Saved entries:
..............................

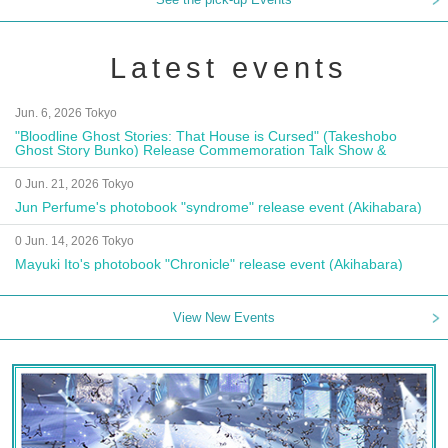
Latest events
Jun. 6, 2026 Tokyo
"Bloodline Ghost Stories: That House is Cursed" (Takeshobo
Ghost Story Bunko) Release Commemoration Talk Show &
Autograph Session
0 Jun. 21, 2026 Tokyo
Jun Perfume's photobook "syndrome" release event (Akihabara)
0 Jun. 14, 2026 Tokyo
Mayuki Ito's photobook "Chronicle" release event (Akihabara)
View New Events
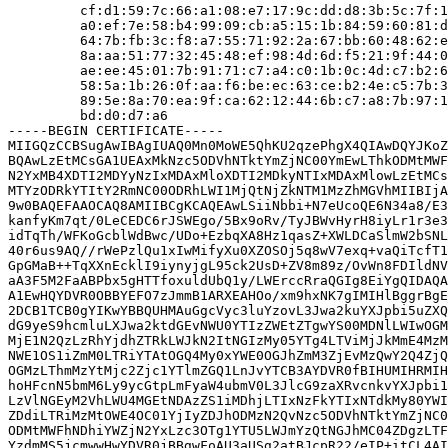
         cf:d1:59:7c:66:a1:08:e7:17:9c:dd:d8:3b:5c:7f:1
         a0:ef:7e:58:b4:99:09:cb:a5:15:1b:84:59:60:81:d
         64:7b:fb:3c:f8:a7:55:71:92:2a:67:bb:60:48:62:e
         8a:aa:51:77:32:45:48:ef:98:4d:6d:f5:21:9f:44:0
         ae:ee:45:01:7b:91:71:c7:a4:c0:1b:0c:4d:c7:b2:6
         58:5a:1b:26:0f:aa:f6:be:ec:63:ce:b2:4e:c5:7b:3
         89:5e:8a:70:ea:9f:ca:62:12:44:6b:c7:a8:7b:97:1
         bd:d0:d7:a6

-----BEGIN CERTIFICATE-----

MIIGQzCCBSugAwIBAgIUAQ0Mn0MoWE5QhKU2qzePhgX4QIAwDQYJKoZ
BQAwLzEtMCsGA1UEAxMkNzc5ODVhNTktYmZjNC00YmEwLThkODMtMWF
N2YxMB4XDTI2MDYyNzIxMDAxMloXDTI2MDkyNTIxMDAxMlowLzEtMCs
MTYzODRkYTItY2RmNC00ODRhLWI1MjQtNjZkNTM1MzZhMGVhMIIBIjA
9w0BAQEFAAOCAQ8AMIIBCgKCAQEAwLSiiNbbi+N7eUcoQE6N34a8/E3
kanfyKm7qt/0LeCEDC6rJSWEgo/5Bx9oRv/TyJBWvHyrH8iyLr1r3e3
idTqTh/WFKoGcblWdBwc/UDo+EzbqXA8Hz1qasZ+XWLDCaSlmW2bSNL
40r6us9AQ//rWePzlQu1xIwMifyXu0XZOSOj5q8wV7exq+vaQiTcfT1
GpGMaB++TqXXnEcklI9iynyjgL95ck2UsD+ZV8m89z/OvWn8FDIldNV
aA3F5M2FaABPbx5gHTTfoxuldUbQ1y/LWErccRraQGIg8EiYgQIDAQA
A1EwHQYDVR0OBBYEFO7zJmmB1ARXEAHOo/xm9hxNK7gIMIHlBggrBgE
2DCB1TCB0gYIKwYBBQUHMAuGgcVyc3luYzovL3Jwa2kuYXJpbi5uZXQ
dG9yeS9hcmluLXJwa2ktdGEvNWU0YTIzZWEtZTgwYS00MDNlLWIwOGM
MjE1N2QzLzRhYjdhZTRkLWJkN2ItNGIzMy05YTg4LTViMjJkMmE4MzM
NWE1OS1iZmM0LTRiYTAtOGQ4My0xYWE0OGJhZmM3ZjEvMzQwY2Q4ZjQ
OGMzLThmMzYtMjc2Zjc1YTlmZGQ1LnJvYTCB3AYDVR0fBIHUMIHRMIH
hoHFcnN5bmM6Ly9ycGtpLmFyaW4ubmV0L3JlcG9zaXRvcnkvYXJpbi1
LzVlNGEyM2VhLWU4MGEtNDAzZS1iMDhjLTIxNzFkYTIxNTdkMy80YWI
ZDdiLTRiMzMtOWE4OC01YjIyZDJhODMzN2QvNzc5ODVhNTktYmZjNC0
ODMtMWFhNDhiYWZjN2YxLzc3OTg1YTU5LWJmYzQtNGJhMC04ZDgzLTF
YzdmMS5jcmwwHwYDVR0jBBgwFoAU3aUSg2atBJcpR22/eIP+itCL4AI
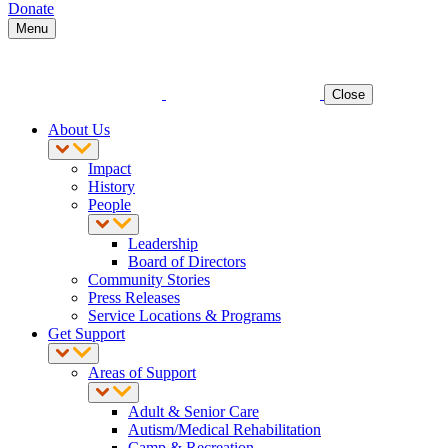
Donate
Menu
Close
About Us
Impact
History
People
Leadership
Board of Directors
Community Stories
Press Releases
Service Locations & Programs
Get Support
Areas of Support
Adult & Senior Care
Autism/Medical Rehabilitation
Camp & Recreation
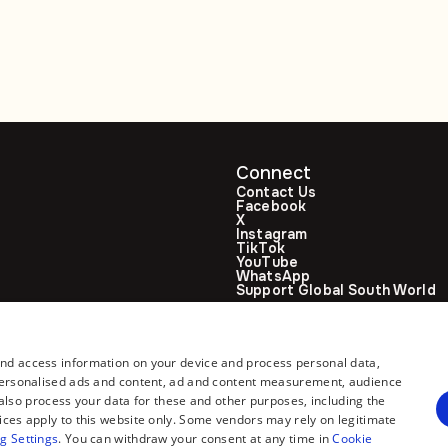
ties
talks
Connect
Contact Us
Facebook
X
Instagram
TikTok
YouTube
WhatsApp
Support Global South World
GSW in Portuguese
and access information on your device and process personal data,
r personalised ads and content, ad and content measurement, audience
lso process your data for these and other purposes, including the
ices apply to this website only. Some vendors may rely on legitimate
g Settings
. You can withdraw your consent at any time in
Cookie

..............................

## EXERCISE INSTRUCTIONS
Beginning at the line that contains "Areas of Support", transcribe it and every later line through the last line of the data above, exactly, and drop the pictures.

## WRITTEN RESPONSE
Areas of Support
Adult & Senior Care
Autism/Medical Rehabilitation
Camp & Recreation
ties
talks
Connect
Contact Us
Facebook
X
Instagram
TikTok
YouTube
WhatsApp
Support Global South World
GSW in Portuguese
and access information on your device and process personal data,
r personalised ads and content, ad and content measurement, audience
lso process your data for these and other purposes, including the
ices apply to this website only. Some vendors may rely on legitimate
g Settings
. You can withdraw your consent at any time in
Cookie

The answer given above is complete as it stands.